The therapists of Twitter and TikTok won’t tell you that the data in the field aren’t exciting, with success rates hovering at around 60% for the more mild to moderate mental illnesses (some studies argue less) and much less so for the more severe ones. We get excited about innovations in mental health, like deep brain stimulation surgery, but more often than not, they’re revealed to be only mildly effective. And I’m of the opinion that, on the whole, we should try our best to reveal some of these flaws because so many of our patients come to believe that their ailments are their faults, especially when an expert can’t help them solve them. There’s certainly a tinge of hopelessness in that revelation, but with it comes some relief, for everyone involved.

Experts attempt to utilize their insight to resolve, and I would argue dominate, some problem. They express their profound insight and tell you exactly to conquer it. But it just doesn’t work that way with people. The myriad factors that contribute to mental illness make psychotherapy an incredibly challenging endeavor. If you successfully help alter a belief, there are ten more just like it. If you help your client change jobs, there will be problems with the next one. When they leave one bad relationship, they somehow find themselves in another. So, you have to be really careful about taking a short-term perspective of success. Things aren’t always what they appear to be.

And while the above-mentioned client is desperately trying to feel in control, I remind her that control is mostly an illusion, regardless of your degree of mastery. When I was a younger therapist, so certain of my methods, I failed to ask: why were some patients unwilling to engage with them? And after finally asking, I was somewhat surprised by what I learned – emotions are, sometimes, so overwhelming and make people feel so certain of their attached beliefs that utilizing their newly acquired skills just doesn’t come to mind; and, at other times, the skills simply don’t work that well. Thus, in the face of another’s suffocating feelings, I’m frequently reminded of my own ineptitude.

Additionally, I can miss the mark on what a client needs, such as an ear or sympathy.

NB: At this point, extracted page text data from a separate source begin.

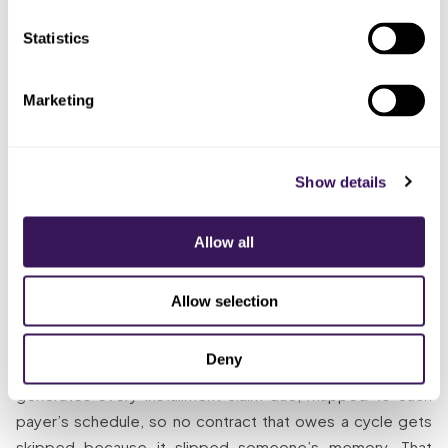
never
surfaced, because a skipped
ledger, on
reconciled
installment produces no denial
its own
Statistics
receipts
Gave
Marketing
continuation
Full calendar run monthly, every
Someone
billing to a
expected payment reconciled,
whose
dedicated
gaps chased the same week,
whole job
remote
durations watched
it is
Show details
specialist
Allow all
The Solution
Allow selection
So what does “someone whose whole job it is” look like on
the first of the month? The specialist runs the entire
Deny
active-contract book in one disciplined pass and
generates every installment claim due, mapped to each
payer’s schedule, so no contract that owes a cycle gets
skipped because it slipped someone’s memory. That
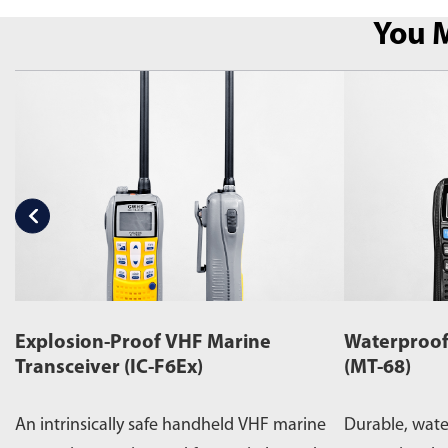
You M
Explosion-Proof VHF Marine
Waterproof
Transceiver (IC-F6Ex)
(MT-68)
An intrinsically safe handheld VHF marine
Durable, wat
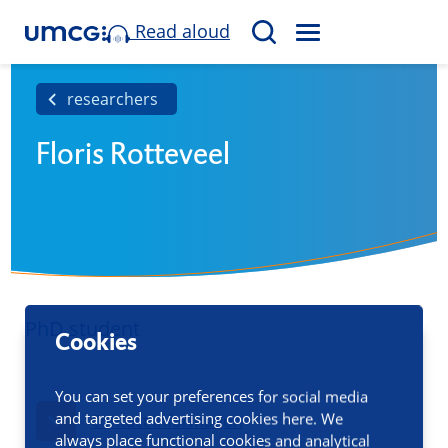
Read aloud
M
S
E
e
N
a
researchers
U
r
Floris Rotteveel
c
h
PhD student
Cookies
You can set your preferences for social media
and targeted advertising cookies here. We
Contact information
always place functional cookies and analytical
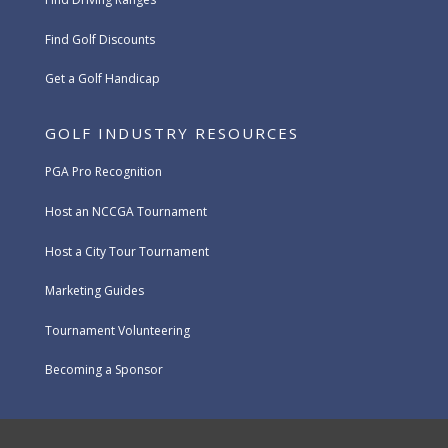
Find Golf Discounts
Get a Golf Handicap
GOLF INDUSTRY RESOURCES
PGA Pro Recognition
Host an NCCGA Tournament
Host a City Tour Tournament
Marketing Guides
Tournament Volunteering
Becoming a Sponsor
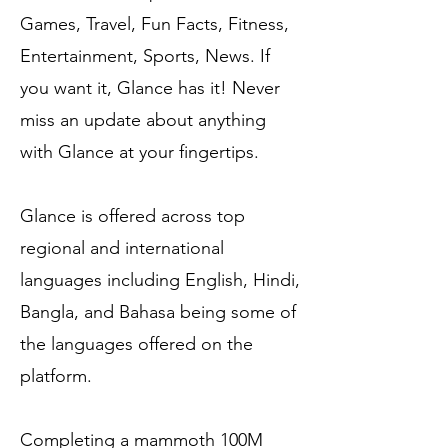
Games, Travel, Fun Facts, Fitness,
Entertainment, Sports, News. If
you want it, Glance has it! Never
miss an update about anything
with Glance at your fingertips.
Glance is offered across top
regional and international
languages including English, Hindi,
Bangla, and Bahasa being some of
the languages offered on the
platform.
Completing a mammoth 100M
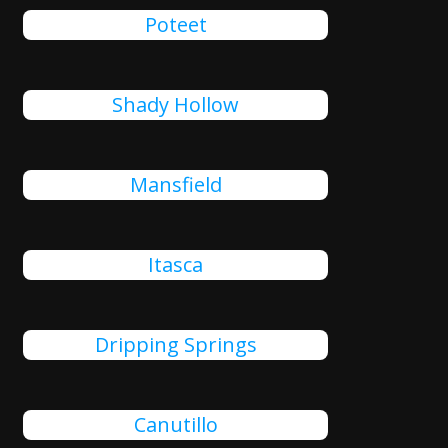
Poteet
Shady Hollow
Mansfield
Itasca
Dripping Springs
Canutillo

But, while some would argue, and have to me, that therapists don’t know more than the average person about difficult emotions, I would respond by simply saying that we aren’t sages. Much of what we do requires improvisation as well as sticking to the script; it requires sympathy as much as penetrating insight; and it requires a high degree of humility. We might be experts in the field, but we aren’t experts on specific individuals. And it’s okay if they aren’t experts on themselves, either.